### Task requirements
Across the following data, how many lines include the string "hourly"? Reply with the number and nothing more.

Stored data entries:
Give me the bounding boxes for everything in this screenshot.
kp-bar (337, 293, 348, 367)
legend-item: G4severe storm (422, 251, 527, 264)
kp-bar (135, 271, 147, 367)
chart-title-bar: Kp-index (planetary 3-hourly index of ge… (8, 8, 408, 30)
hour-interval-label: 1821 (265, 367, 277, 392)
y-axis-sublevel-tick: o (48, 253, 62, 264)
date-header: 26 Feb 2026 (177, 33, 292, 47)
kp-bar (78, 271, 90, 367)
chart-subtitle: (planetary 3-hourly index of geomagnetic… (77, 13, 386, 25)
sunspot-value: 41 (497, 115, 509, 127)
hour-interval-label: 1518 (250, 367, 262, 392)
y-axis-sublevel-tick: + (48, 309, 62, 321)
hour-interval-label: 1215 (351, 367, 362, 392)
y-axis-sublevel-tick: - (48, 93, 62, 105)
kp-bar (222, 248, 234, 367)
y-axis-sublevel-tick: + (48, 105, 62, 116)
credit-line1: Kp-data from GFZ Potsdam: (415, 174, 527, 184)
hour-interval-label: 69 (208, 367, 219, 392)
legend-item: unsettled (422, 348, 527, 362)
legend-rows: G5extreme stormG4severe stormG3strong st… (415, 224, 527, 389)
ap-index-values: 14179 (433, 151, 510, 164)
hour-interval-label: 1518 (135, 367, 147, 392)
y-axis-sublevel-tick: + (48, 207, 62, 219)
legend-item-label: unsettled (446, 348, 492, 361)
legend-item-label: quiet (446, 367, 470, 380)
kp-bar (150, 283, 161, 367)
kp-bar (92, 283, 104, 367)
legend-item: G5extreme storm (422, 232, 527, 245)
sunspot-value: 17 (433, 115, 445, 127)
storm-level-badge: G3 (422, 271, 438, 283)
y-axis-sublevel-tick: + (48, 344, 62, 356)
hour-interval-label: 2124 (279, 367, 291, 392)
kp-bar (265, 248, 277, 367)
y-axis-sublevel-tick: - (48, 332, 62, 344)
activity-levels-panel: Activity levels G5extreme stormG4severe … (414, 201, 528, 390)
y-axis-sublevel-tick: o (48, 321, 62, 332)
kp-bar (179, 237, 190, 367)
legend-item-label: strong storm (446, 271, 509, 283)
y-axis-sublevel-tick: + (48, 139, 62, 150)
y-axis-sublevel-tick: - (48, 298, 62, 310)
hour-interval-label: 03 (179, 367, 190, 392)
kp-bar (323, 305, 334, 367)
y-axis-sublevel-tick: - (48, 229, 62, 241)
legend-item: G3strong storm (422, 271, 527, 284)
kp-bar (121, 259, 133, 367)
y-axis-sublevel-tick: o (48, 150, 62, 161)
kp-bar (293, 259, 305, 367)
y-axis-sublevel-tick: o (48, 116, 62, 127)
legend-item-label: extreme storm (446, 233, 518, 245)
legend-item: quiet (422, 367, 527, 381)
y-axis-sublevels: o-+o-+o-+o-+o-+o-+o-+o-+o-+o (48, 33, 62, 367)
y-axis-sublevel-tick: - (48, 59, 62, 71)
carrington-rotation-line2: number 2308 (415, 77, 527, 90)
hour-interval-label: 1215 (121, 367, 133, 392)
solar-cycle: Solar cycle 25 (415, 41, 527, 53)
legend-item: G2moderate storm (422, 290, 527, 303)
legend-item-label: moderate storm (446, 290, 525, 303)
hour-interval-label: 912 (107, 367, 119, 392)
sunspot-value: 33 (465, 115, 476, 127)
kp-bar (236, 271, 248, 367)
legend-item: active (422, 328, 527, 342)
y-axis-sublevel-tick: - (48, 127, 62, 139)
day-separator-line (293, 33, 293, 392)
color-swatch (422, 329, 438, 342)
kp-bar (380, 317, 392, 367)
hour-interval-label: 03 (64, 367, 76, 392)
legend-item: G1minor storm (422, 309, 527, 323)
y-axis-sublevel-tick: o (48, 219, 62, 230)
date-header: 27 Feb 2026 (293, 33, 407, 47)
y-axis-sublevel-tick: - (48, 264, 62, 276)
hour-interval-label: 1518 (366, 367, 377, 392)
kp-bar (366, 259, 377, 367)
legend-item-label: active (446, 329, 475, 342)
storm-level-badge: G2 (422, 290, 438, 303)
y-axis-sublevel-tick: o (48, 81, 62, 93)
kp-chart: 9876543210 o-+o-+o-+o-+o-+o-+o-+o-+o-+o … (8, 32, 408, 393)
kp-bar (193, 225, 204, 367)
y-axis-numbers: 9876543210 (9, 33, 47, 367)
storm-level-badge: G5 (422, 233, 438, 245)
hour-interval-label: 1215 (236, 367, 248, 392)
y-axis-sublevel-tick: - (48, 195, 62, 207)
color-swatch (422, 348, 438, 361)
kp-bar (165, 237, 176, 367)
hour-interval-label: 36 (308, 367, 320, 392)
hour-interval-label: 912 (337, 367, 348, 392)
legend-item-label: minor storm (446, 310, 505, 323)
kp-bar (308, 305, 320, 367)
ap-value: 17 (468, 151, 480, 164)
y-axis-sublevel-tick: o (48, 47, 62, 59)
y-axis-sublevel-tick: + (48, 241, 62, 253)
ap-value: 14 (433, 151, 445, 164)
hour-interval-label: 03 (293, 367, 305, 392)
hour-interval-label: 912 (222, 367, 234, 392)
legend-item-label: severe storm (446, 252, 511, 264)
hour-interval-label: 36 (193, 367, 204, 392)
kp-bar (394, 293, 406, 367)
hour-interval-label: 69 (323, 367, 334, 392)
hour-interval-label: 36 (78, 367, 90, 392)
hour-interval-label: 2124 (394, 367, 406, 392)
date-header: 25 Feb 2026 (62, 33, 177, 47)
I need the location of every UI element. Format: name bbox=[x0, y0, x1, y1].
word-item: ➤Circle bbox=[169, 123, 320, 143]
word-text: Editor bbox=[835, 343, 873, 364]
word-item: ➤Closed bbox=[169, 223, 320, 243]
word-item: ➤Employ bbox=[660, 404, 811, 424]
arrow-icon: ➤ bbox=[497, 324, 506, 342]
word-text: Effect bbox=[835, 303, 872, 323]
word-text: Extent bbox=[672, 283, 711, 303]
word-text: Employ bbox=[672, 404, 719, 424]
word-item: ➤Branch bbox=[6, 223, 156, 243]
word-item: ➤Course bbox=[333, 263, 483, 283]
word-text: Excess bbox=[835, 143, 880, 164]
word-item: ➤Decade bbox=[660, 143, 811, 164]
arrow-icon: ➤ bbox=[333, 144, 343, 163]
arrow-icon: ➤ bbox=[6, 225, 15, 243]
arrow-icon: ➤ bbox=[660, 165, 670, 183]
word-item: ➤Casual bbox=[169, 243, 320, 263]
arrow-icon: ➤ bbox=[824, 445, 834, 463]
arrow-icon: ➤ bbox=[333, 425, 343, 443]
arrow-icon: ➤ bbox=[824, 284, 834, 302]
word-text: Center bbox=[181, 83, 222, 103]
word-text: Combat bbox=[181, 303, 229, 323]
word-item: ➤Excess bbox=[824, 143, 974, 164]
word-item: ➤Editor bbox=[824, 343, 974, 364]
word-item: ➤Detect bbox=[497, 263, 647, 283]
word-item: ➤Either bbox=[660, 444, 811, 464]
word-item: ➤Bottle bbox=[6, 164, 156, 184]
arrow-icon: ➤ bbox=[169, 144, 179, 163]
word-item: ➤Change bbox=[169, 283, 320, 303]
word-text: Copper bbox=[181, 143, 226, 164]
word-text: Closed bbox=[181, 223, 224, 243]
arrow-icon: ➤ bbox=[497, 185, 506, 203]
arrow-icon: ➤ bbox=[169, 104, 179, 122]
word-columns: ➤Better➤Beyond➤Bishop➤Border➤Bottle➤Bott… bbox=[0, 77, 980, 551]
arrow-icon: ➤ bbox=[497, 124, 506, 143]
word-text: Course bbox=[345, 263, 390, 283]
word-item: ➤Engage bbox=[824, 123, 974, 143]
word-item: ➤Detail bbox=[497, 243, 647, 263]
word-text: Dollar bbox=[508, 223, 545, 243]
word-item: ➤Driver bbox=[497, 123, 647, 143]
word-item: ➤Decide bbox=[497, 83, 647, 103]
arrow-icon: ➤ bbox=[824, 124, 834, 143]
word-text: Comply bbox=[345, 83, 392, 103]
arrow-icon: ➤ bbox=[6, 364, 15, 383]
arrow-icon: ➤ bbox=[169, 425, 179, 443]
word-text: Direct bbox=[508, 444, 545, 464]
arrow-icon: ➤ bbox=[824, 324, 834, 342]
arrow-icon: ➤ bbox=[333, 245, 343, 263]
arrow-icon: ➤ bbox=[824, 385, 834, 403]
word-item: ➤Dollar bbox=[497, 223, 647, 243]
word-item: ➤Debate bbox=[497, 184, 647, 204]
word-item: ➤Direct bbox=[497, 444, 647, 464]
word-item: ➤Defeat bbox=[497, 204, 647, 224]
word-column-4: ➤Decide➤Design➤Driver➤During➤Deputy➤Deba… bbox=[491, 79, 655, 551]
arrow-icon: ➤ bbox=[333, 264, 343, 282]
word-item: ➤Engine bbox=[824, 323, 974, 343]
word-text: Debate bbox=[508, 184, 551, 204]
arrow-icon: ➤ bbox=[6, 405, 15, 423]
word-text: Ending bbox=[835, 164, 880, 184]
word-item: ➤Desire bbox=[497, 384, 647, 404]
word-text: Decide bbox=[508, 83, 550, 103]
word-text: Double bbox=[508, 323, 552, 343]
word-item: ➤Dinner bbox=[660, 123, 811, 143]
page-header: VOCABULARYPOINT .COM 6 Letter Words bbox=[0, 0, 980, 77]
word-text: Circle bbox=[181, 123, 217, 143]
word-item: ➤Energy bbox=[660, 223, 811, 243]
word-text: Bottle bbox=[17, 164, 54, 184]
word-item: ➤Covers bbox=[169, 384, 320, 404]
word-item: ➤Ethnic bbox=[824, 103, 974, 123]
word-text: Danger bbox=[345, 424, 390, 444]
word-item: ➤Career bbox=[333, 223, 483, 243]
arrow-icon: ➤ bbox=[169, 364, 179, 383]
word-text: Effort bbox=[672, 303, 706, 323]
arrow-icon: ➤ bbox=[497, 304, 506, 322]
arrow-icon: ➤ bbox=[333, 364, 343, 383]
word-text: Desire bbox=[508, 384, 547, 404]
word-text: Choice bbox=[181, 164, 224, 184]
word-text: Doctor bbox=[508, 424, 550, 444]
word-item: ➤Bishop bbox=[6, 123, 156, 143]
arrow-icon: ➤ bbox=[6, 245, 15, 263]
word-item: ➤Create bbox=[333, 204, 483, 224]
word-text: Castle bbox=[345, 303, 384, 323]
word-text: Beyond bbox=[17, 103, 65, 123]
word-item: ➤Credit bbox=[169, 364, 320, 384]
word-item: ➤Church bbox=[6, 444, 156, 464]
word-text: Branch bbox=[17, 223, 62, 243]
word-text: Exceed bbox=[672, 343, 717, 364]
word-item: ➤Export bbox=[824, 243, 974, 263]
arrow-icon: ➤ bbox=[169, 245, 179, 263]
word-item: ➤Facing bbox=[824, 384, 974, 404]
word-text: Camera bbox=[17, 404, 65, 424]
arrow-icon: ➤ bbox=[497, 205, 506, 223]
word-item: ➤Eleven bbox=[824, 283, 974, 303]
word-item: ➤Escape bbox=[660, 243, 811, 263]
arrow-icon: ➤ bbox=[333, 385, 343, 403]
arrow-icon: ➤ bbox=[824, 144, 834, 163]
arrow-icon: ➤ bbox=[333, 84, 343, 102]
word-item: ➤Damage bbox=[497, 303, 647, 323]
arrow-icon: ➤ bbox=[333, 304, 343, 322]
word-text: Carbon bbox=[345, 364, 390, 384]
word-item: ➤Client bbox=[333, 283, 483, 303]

### Result for this task
2